За хлопотами, как то подкралось не заметно Рождество, и грянули святки. Прямо по Окуджаве:

«Вот и январь накатил, налетел

Бешенный, как электричка.»

У нас здесь хоть и не январь, а конец декабря — градус веселья зашкаливает нисколько не меньше, чем в новогодние праздники в том моем (склонен думать, что все таки, параллельном) мире. Я бы даже сказал гораздо сильнее, зашкаливает. Здесь не надеются на то, что их будут веселить по ящику Петросян и Дубовицкая с присными. Ввиду отсутствия телевизоров и записных юмористов, сами себя веселят. Люди они все, за редчайшим исключением, простые, сами поют, сами пляшут, сами шутят и сами же над своими шутками смеются, причем смеются не натужно, как сладкая парочка — Басков с Киркоровым по телеку, а вполне искренне и беззаботно. Святки же!

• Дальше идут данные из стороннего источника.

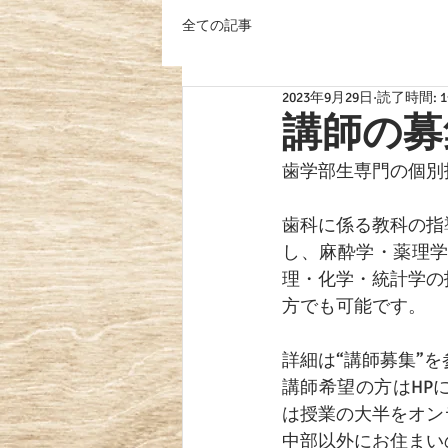
全ての記事
2023年9月29日
読了時間: 
講師の募
歯学部生専門の個別
歯科に係る教科の指
し、麻酔学・薬理
理・化学・統計学の
方でも可能です。
詳細は“講師募集”
講師希望の方はHP
は授業の大半をオン
中部以外にお住まい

Редчайшее исключение — студент, хватанув у Бабы Ходоры, к которой они со священником зашли по старой памяти, пару рюмок крепчайшего самогона, оделся старухой и укатил с молодежью в соседнее село, где и оторвался по полной, удивив актерским мастерством простодушных пейзан.

Парни и девки потом с восторгом и смехом рассказывали, какие коленца выделывал, проникшийся народным духом, студент, пока коварный зеленый змий не свалил его замертво. Но и тогда его не бросили посреди дороги, а таскали с собой. В конце концов, бедный интеллигент был доставлен домой и передан в заботливые руки вдовушки, у которой он квартировал. Представляю, каким жесточайшим похмельем страдал он на следующий день. Надолго ж ему запомнится праздничное хождение в народ.

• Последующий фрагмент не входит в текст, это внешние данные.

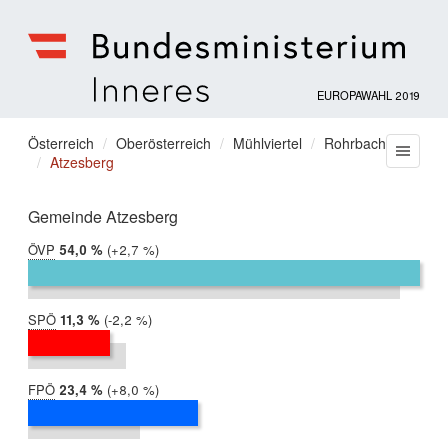
EUROPAWAHL 2019
Bundesministerium
für
Sie
Österreich
Oberösterreich
Mühlviertel
Rohrbach
Menu
Inneres
Atzesberg
befinden
sich
hier:
Gemeinde Atzesberg
ÖVP
2019:
54,0 %
Differenz:
+2,7 %
2014:
51,3 %
SPÖ
2019:
11,3 %
Differenz:
-2,2 %
2014:
13,5 %
FPÖ
2019:
23,4 %
Differenz:
+8,0 %
2014:
15,4 %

А мне святки неожиданно понравились. Я с удовольствием присоединился к детской компании: ходил колядовать, катался с горы на санках, смеялся вместе со всеми над плясками и ужимками ряженых, ну и, конечно, вместе с остальными пацанами, играл в хоккей. Похоже, хоккей, даже такой примитивный, без коньков и с самодельными клюшками понравился пацанам больше чем футбол. И чего это летом я так затупил, совсем забыл про хоккей на траве. Вот болван то! Хотя там у нас в травяной хоккей вроде только женщины играют. Но даже если и так, сосновским пацанам откуда это знать, я то им не расскажу. Будут, будут они у меня летом по травке с клюшками бегать. Все лучше, чем кое как обутыми ногами, мяч, набитый соломой пинать.

А может девок научить? Представил, как местные девы носятся по полю в своих, длинных до пят, сарафанах, в платочках и с клюшками, засмеялся. Нет, девок играть в хоккей заставить не удастся. Такой продвинутый модерн село не переживет и пейзане забьют меня как мамонта, ни дед ни братья Щербаченки не спасут. Хотя кое что в направлении эмансипации одной девицы сделать нужно.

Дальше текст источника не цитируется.